JAKARTA, 7 Mei 2026 — Presiden Republik Indonesia Prabowo Subianto bertolak ke Cebu, Filipina, Kamis (7/5/2026) pagi untuk menghadiri Konferensi Tingkat Tinggi (KTT) ke-48 ASEAN yang berlangsung pada 7–8 Mei 2026. Dalam forum regional tersebut, Indonesia dijadwalkan membahas penguatan kerja sama kawasan, stabilitas geopolitik, hingga ketahanan energi bersama negara-negara Asia Tenggara.
Berdasarkan keterangan Sekretariat Presiden, Prabowo bersama rombongan terbatas lepas landas dari Pangkalan TNI AU Halim Perdanakusuma, Jakarta, sekitar pukul 09.10 WIB. Keberangkatan Presiden dilepas langsung oleh Wakil Presiden Gibran Rakabuming, Menteri Koordinator Bidang Pemberdayaan Masyarakat Muhaimin Iskandar, Menteri Sekretaris Negara Prasetyo Hadi, Kapolri Listyo Sigit Prabowo, dan Kepala BIN Muhammad Herindra.
Setibanya di Cebu, Presiden Prabowo dijadwalkan menghadiri forum Brunei Darussalam–Indonesia–Malaysia–Philippines East ASEAN Growth Area atau BIMP-EAGA. Forum ini menjadi salah satu agenda strategis dalam KTT ASEAN untuk memperkuat konektivitas dan kerja sama ekonomi kawasan timur ASEAN.
Dalam kunjungan tersebut, Presiden juga dijadwalkan membahas berbagai isu strategis regional, termasuk dinamika global yang memengaruhi kawasan Asia Tenggara. Fokus pembahasan mencakup penguatan ketahanan energi, stabilitas ekonomi, serta koordinasi ASEAN dalam menghadapi tantangan geopolitik global.
Turut mendampingi Presiden dalam lawatan ini yakni Menteri Energi dan Sumber Daya Mineral Bahlil Lahadalia dan Sekretaris Kabinet Teddy Indra Wijaya.
KTT ASEAN ke-48 berlangsung di tengah meningkatnya tekanan global, mulai dari ketidakpastian ekonomi dunia, volatilitas energi, hingga dinamika keamanan kawasan Indo-Pasifik. ASEAN dipandang memiliki peran penting dalam menjaga stabilitas regional melalui penguatan kerja sama ekonomi, diplomasi, dan integrasi kawasan.
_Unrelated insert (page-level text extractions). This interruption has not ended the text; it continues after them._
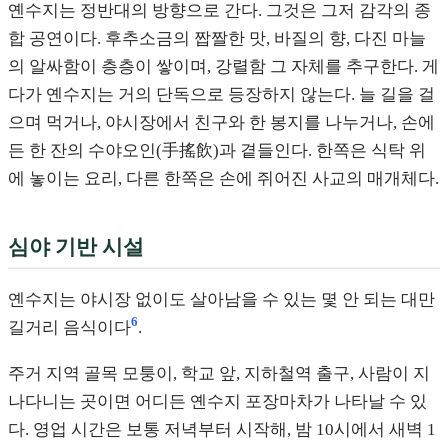
옌수지는 정반대의 방향으로 간다. 그것은 그저 감각의 종
합 공연이다. 후추소금의 짭짤한 맛, 바질의 향, 다진 마늘
의 알싸함이 층층이 쌓이며, 강렬함 그 자체를 추구한다. 게
다가 옌수지는 거의 단독으로 등장하지 않는다. 늘 길을 걸
으며 먹거나, 야시장에서 친구와 한 봉지를 나누거나, 손에
든 한 잔의 수야오인(手搖飲)과 곁들인다. 한쪽은 식탁 위
에 놓이는 요리, 다른 한쪽은 손에 쥐어진 사교의 매개체다.
심야 기반 시설
옌수지는 야시장 없이도 살아남을 수 있는 몇 안 되는 대만
6
길거리 음식이다
.
주거 지역 골목 모퉁이, 학교 앞, 지하철역 출구, 사람이 지
나다니는 곳이면 어디든 옌수지 포장마차가 나타날 수 있
다. 영업 시간은 보통 저녁부터 시작해, 밤 10시에서 새벽 1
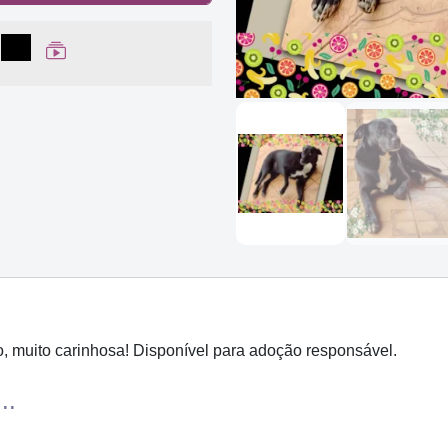
lhar no Facebook
partilhar no WhatsApp
Compartilhar
Ver Web Story
o, muito carinhosa! Disponível para adoção responsável.
..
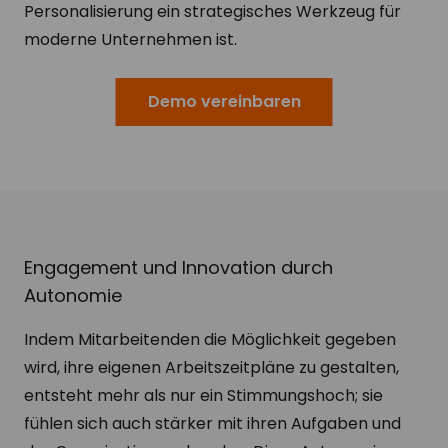
Personalisierung ein strategisches Werkzeug für
moderne Unternehmen ist.
Demo vereinbaren
Engagement und Innovation durch
Autonomie
Indem Mitarbeitenden die Möglichkeit gegeben
wird, ihre eigenen Arbeitszeitpläne zu gestalten,
entsteht mehr als nur ein Stimmungshoch; sie
fühlen sich auch stärker mit ihren Aufgaben und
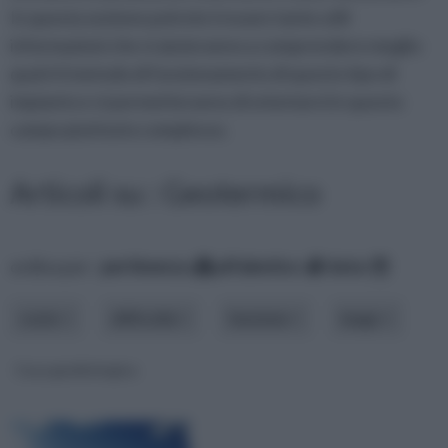
In questa sezione potrete trovare tante utili
informazioni che vi aiuteranno a comprendere meglio
qual è il metodo di funzionamento di questo tipo di
impianto e vi permetteranno di orientarvi in questo
campo piuttosto complesso.
Articoli su : Geotermico
ordina per:
pertinenza
alfabetico
data
costo
difficoltà
funzione
luogo
Casa geobiologica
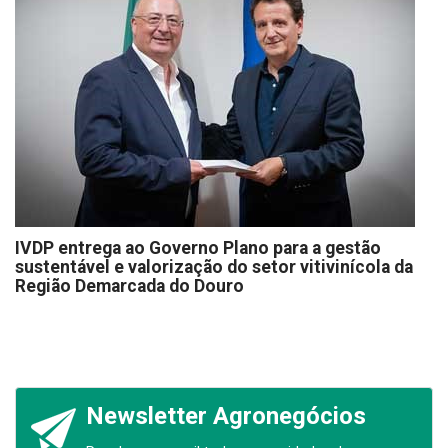
IVDP entrega ao Governo Plano para a gestão
sustentável e valorização do setor vitivinícola da
Região Demarcada do Douro
Newsletter Agronegócios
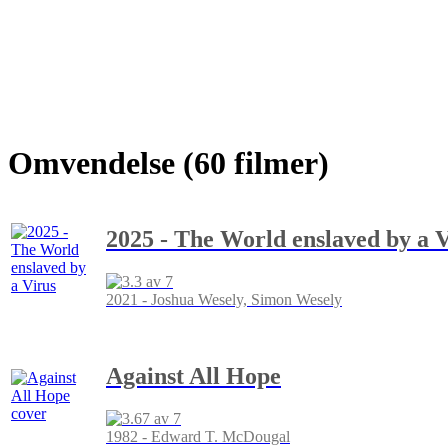
Omvendelse (60 filmer)
2025 - The World enslaved by a 
2021 - Joshua Wesely, Simon Wesely
Against All Hope
1982 - Edward T. McDougal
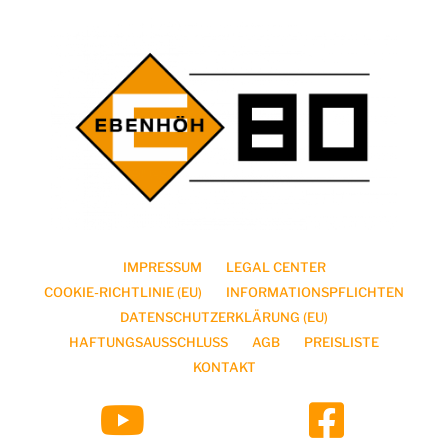
IMPRESSUM
LEGAL CENTER
COOKIE-RICHTLINIE (EU)
INFORMATIONSPFLICHTEN
DATENSCHUTZERKLÄRUNG (EU)
HAFTUNGSAUSSCHLUSS
AGB
PREISLISTE
KONTAKT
Dari sisi dampak, partisipasi Indonesia dalam forum ini dinilai strategis untuk memperkuat posisi diplomasi Indonesia di ASEAN sekaligus memperluas peluang kerja sama ekonomi dan energi antarnegara anggota. Forum ini juga menjadi ruang koordinasi dalam menjaga ketahanan kawasan terhadap dampak konflik dan perlambatan ekonomi global.
Ke depan, hasil pertemuan para pemimpin ASEAN diharapkan dapat menghasilkan langkah konkret dalam memperkuat solidaritas kawasan, meningkatkan konektivitas ekonomi, serta memperdalam kerja sama strategis di sektor energi, perdagangan, dan keamanan regional.